Metadata, plain and simple, is data that is used to describe other data. A photograph is a good example of how it works. Every time you take a photo with a digital camera, metadata is recorded with the photo. The date & time, author, equipment used, and location would all be considered different pieces of metadata. You may not be aware that a piece of data has metadata attached to it, but let me assure you, it’s there. Most things in the digital world have metadata attached to them.
Why is it important in OSINT investigations?
Metadata can be on a wide range of different items like webpages, photographs, spreadsheets, and videos, and sometimes it can be just as important as the data itself when it comes to conducting research and investigations.
Without good quality metadata, the chances of your search being good is low. If you’re able to be confident in metadata on the items you’re searching against, you will be able to find the content you actually need more efficiently.
It will help make sure you are reviewing the correct results and are investigating the most relevant information, giving you a huge advantage when searching for data online.
Just imagine you had 1 million random news articles in front of you and you were looking for any article regarding a specific incident that occurred last weekend in Texas. Instead of inspecting the 1 million articles, one by one, wouldn’t it be easier if you could search against the date the article was created or the location the article was referring to?
Well, that’s when metadata would come into play, When articles are created, metadata is created, like the date, location, etc, making it possible for us to search for those specific articles. With the use of filtering, we can search against certain dates and locations you are interested in. This could help drop the workload from 1 million articles to 100, a much more manageable number.
Without the metadata, you would have to research every single one of the posts, one by one to see if not only if it is relevant to the incident you are investigating but also if it has occurred in the correct time and place.
How is metadata created?
There are two main ways metadata is created: manually and automatically.
Manually created metadata is considered to be the more reliable and accurate way of creating metadata because the data is verified by a human eye before it is inputted, meaning there is ostensibly less room for error.
This doesn’t mean it is bullet proof as human error plays a factor. As humans, we do tend to make mistakes. In addition, depending on the data, creating the metadata can get quite tricky. It requires a trained eye to cross-check information, ensuring that the metadata added is relevant and appropriate to the data it is added to.
Automated metadata tends to be fairly basic, less rich, but it helps to remove the human error from creation. Another benefit of automated metadata is it can handle a huge quantity of data and it can be created much quicker. You would need a team of 1000s to be able to handle a massive quantity of metadata and even at that, they wouldn’t be able to create it as quickly.
Auto-tagging metadata helps to defeat the problem of time and resources as metadata is generated automatically, with little to non-user interaction.
A downside to automated metadata tagging tools is that they need to be trained to understand the user’s intent. We basically need to teach them how to do their job which could be costly upfront.
What types of metadata is there?
When looking at metadata, there are a few different types to be aware of, I will talk about 3 different types, Structural, Descriptive and Administrative.

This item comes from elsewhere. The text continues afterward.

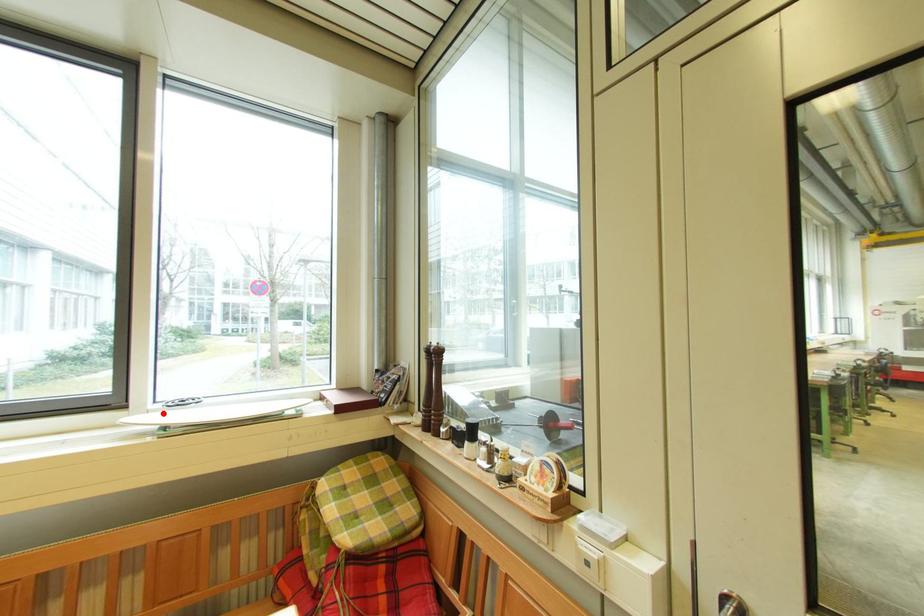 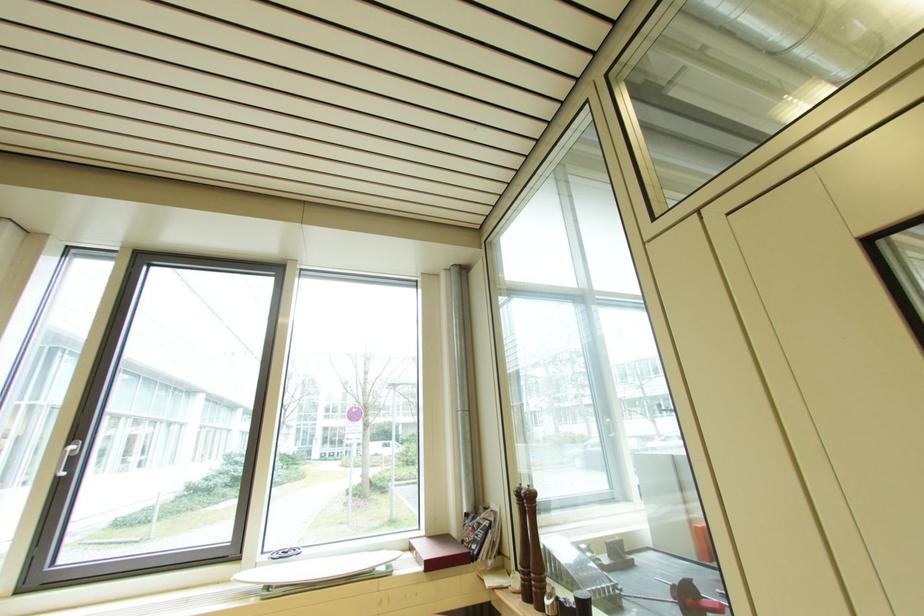 Find the pixel in the second image that matches the highlighted location in the first image.

(271, 567)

Structural Metadata is metadata that refers to how the data is formatted and assembled. For example, consider the table of contents in a book. It helps to explain how each piece of data relates to each other. An example of structural metadata would be if an author of a series of books wrote a note in the book indicating it was the first version of more to come.
Descriptive Metadata is the most common type of metadata people are aware of. This helps us identify specific qualities or characteristics related to it such as titles, dates, locations, etc. An example of this would be if you took a photograph, and that photograph had a location of Texas and was taken with a specific camera on a specific day and time.
Administrative metadata is used to give important instructions about a file. It is used to inform on any restrictions a file might have, for example, permissions or how it was created. An example would be a file on a computer that I could access but you couldn’t. This is sometimes handled in administrative metadata that determines the permission levels.